When it comes to compliance and regulatory reporting, AI can automate the prep and submission of reports by grabbing and formatting data as needed. It can also keep an eye on compliance by analyzing documents and flagging potential issues.

Improved Customer Experience 

AI-powered chatbots and virtual assistants can take care of customer questions, give quick answers to common questions, and pass on trickier problems to human agents.

This means customers can get help anytime, day or night, and get faster responses. These tools use NLP and generative AI to understand and respond to customer needs effectively.

Personalized support and recommendations can be given based on customer usage patterns and preferences, which are found through machine learning algorithms.

Smarter sales and marketing 

AI is a game-changer for sales and marketing. It can help you create personalized marketing campaigns that really speak to each customer. By analyzing customer data, AI can figure out what products or services they're most likely to be interested in. 

This means more sales and fewer customers leaving for your competitors. Plus, generative AI can even write personalized marketing copy for you!

AI can also help you score leads and figure out which ones are most likely to convert. This saves your sales team a ton of time and lets them focus on the hottest prospects. 

With predictive analytics, you can even predict which customers are likely to churn, so you can take action to keep them on board.

Optimized Product Development 

GenAI's ability to write code accelerates the new product development and simplifies the process of updating existing systems. It helps in the modernization of legacy systems and speeds up product development. 

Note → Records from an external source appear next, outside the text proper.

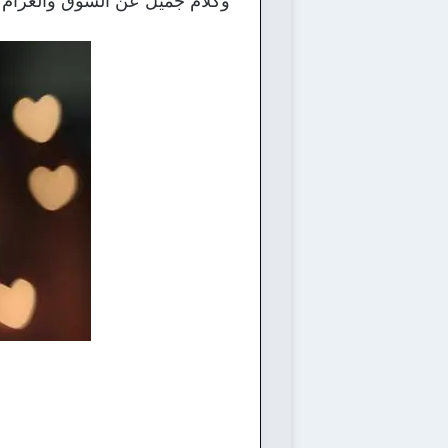
وكلام جميل عن الشوق والغرام وا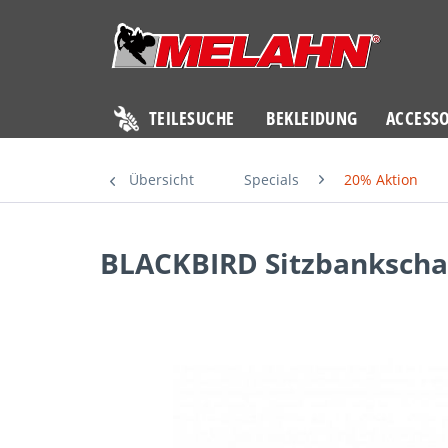
TEILESUCHE
BEKLEIDUNG
ACCESSO
Übersicht
Specials
20% Aktion
BLACKBIRD Sitzbankscha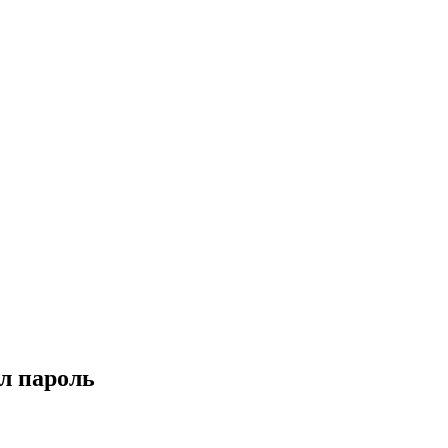
ыл пароль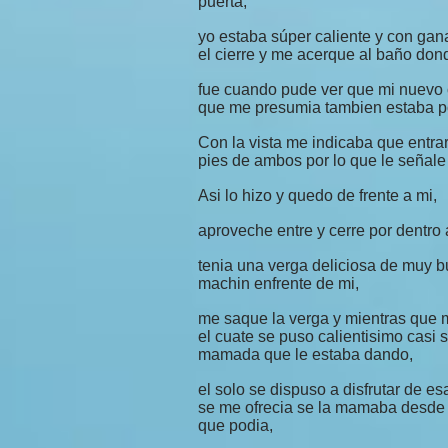
puerta,
yo estaba súper caliente y con gana
el cierre y me acerque al baño don
fue cuando pude ver que mi nuevo
que me presumia tambien estaba po
Con la vista me indicaba que entrar
pies de ambos por lo que le señale
Asi lo hizo y quedo de frente a mi,
aproveche entre y cerre por dentro 
tenia una verga deliciosa de muy b
machin enfrente de mi,
me saque la verga y mientras que
el cuate se puso calientisimo casi 
mamada que le estaba dando,
el solo se dispuso a disfrutar de
se me ofrecia se la mamaba desde l
que podia,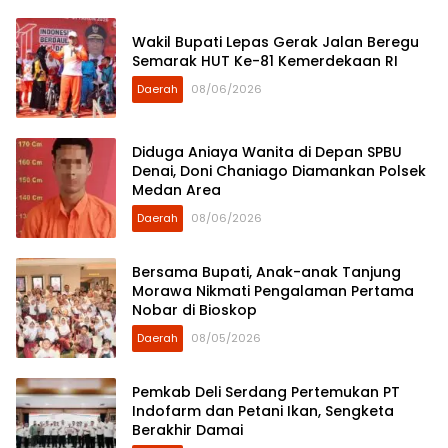
Wakil Bupati Lepas Gerak Jalan Beregu
Semarak HUT Ke-81 Kemerdekaan RI
Daerah
08/06/2026
Diduga Aniaya Wanita di Depan SPBU
Denai, Doni Chaniago Diamankan Polsek
Medan Area
Daerah
08/06/2026
Bersama Bupati, Anak-anak Tanjung
Morawa Nikmati Pengalaman Pertama
Nobar di Bioskop
Daerah
08/05/2026
Pemkab Deli Serdang Pertemukan PT
Indofarm dan Petani Ikan, Sengketa
Berakhir Damai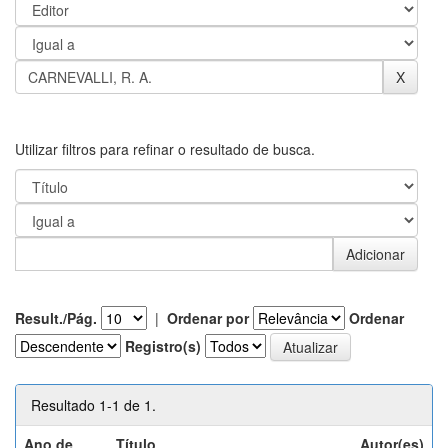
Utilizar filtros para refinar o resultado de busca.
Result./Pág.
|
Ordenar por
Ordenar
Registro(s)
Resultado 1-1 de 1.
Ano de
Título
Autor(es)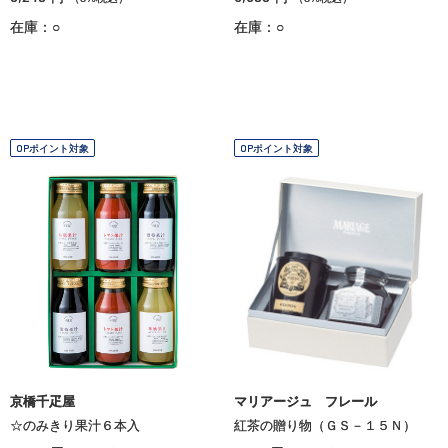
在庫：○
在庫：○
OPポイント対象
OPポイント対象
京橋千疋屋
マリアージュ フレール
☆のみきり果汁６本入
紅茶の贈り物（ＧＳ－１５Ｎ）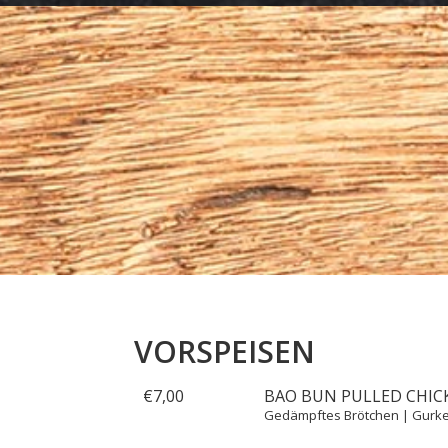
VORSPEISEN
€
7,
00
BAO BUN PULLED CHIC
Gedämpftes Brötchen | Gurke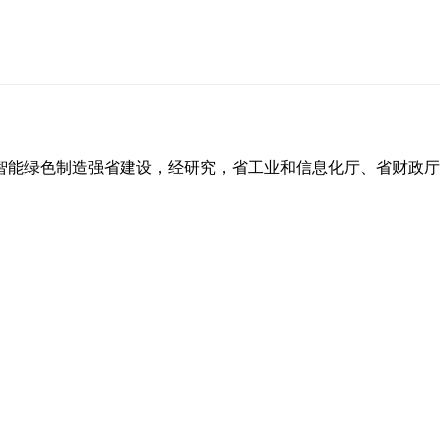
智能绿色制造强省建设，经研究，省工业和信息化厅、省财政厅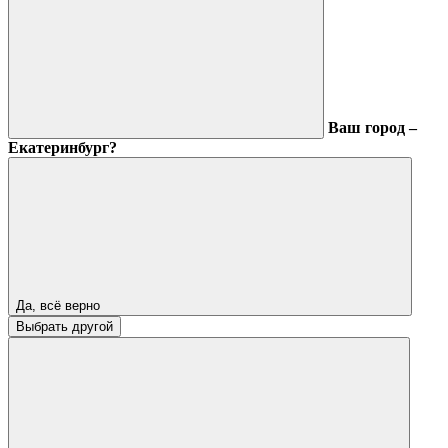
Ваш город –
Екатеринбург?
Да, всё верно
Выбрать другой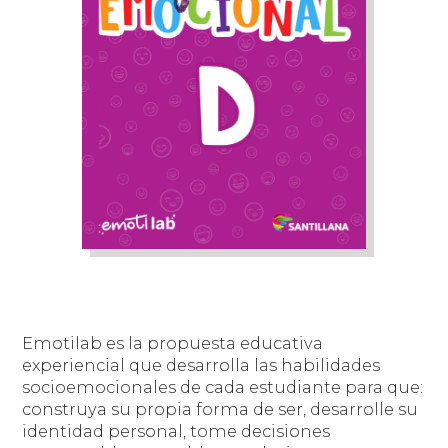
Emotilab es la propuesta educativa
experiencial que desarrolla las habilidades
socioemocionales de cada estudiante para que:
construya su propia forma de ser, desarrolle su
identidad personal, tome decisiones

Additionally, predictive maintenance uses data analysis to anticipate and address potential issues within SaaS infrastructure, thereby preventing service disruptions and ensuring uninterrupted product availability. 

Moreover, machine learning algorithms play a crucial role in SaaS cybersecurity by identifying any unusual or fraudulent activity. This enables the timely detection and mitigation of threats and unauthorized access attempts, safeguarding both the product and user data.

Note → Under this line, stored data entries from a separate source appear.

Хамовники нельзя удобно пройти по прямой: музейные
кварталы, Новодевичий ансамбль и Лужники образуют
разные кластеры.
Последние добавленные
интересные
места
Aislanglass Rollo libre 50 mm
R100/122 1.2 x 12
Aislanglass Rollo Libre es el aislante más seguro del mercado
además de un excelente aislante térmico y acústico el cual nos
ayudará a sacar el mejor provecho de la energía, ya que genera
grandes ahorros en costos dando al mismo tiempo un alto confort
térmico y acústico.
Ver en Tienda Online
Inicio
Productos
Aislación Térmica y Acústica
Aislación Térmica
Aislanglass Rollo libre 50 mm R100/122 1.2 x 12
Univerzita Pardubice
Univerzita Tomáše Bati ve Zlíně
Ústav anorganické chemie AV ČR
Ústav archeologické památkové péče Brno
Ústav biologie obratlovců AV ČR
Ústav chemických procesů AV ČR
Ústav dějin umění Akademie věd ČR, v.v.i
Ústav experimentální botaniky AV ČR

Future of AI: Why it Matters to Your Bottom Line?

Adopting AI, ML, and deep learning is truly beneficial for your enterprise:

  • Saves time and effort by automating boring tasks, giving employees more time for creative and strategic work.
  • Quickly analyzes tons of data to help make informed decisions based on facts. 
  • Boosts productivity, accuracy, and dependability in decision-making across all areas of the company. 
  • Minimizes human errors, like typos or miscalculations, in various processes. 
  • Provides 24/7 support and consistent performance through AI tools like chatbots. 
  • Creates personalized experiences that keep customers happy and coming back for more. 
  • Improves overall efficiency and cuts costs by streamlining processes and reducing waste. 

The use cases that you saw earlier translate into saved time and money for the business—directly influencing revenue. 

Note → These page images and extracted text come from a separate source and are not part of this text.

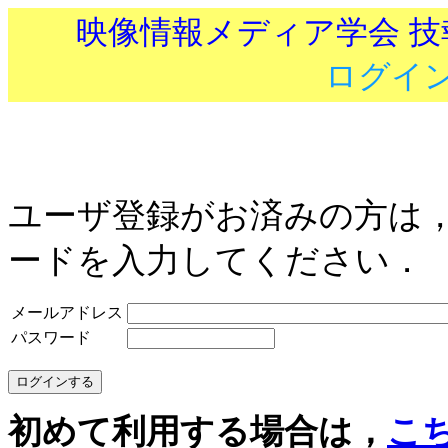
映像情報メディア学会 
ログイ
ユーザ登録がお済みの方は
ードを入力してください．
メールアドレス
パスワード
初めて利用する場合は，
こ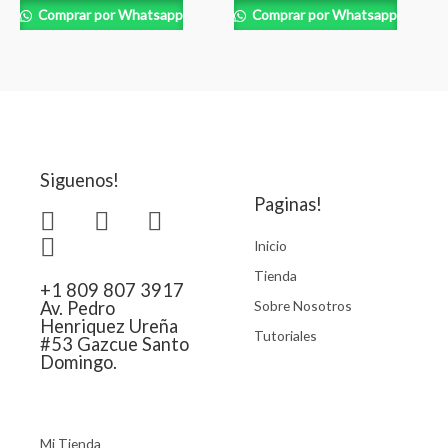
Comprar por Whatsapp
Comprar por Whatsapp
Siguenos!
Paginas!
Inicio
Tienda
+1 809 807 3917
Sobre Nosotros
Av. Pedro
Henriquez Ureña
Tutoriales
#53 Gazcue Santo
Domingo.
Mi Tienda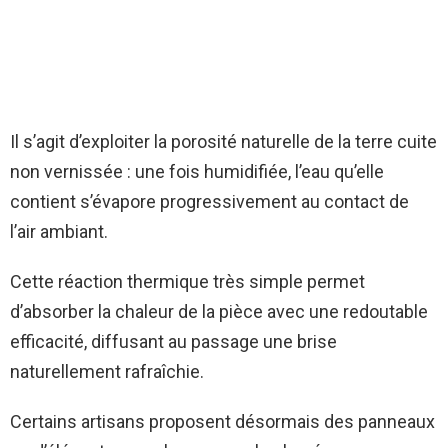
Il s’agit d’exploiter la porosité naturelle de la terre cuite
non vernissée : une fois humidifiée, l’eau qu’elle
contient s’évapore progressivement au contact de
l’air ambiant.
Cette réaction thermique très simple permet
d’absorber la chaleur de la pièce avec une redoutable
efficacité, diffusant au passage une brise
naturellement rafraîchie.
Certains artisans proposent désormais des panneaux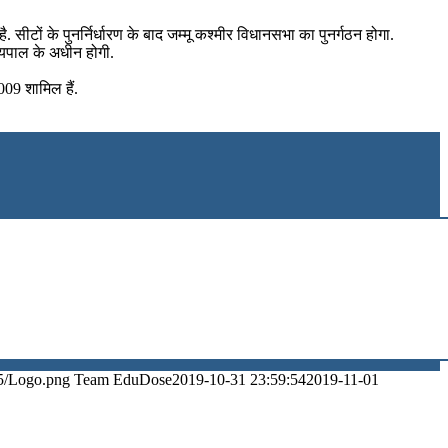
है. सीटों के पुनर्निर्धारण के बाद जम्‍मू कश्‍मीर विधानसभा का पुनर्गठन होगा.
्‍यपाल के अधीन होगी.
009 शामिल हैं.
5/Logo.png
Team EduDose
2019-10-31 23:59:54
2019-11-01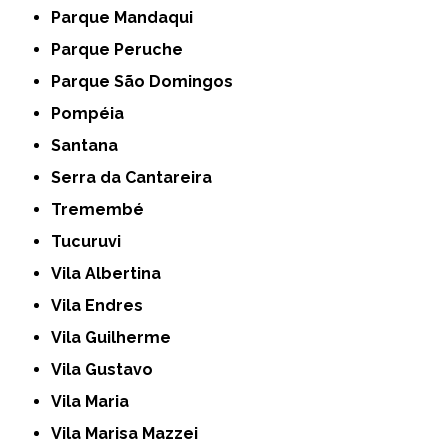
Parque Mandaqui
Parque Peruche
Parque São Domingos
Pompéia
Santana
Serra da Cantareira
Tremembé
Tucuruvi
Vila Albertina
Vila Endres
Vila Guilherme
Vila Gustavo
Vila Maria
Vila Marisa Mazzei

Many business leaders believe strongly in AI. They think the use of AI boosts productivity by at least 52%. They plan to invest even more in the time to come. We would see way more businesses using AI soon, which means AI is going mainstream. 

This is happening because there is more data availability, better algorithms, and more high-end and powerful computers. Basically, AI is becoming a big deal in the business world.

Other future trends include the development of multimodal models that can process various types of data, leading to richer and more robust experiences. There is also a focus on creating small language models. These can be more efficiently trained and can achieve significant performance at a lower cost. 

Current AI is mostly considered ‘weak’ or ‘narrow AI’. It’s designed for specific tasks, but the possibility of ‘strong AI’ is quite real. ‘Artificial general intelligence (AGI)’ would possess human-level intelligence across a wide range of tasks, but it remains a theoretical concept as of now. 

The future of AI is exciting! 

Closing Thoughts

AI adoption was once slow—held back by limited awareness and the belief that its real-world impact was still years away. But that’s changed. In just the last few years, rapid advancements have made AI not only accessible, but essential for forward-thinking enterprises.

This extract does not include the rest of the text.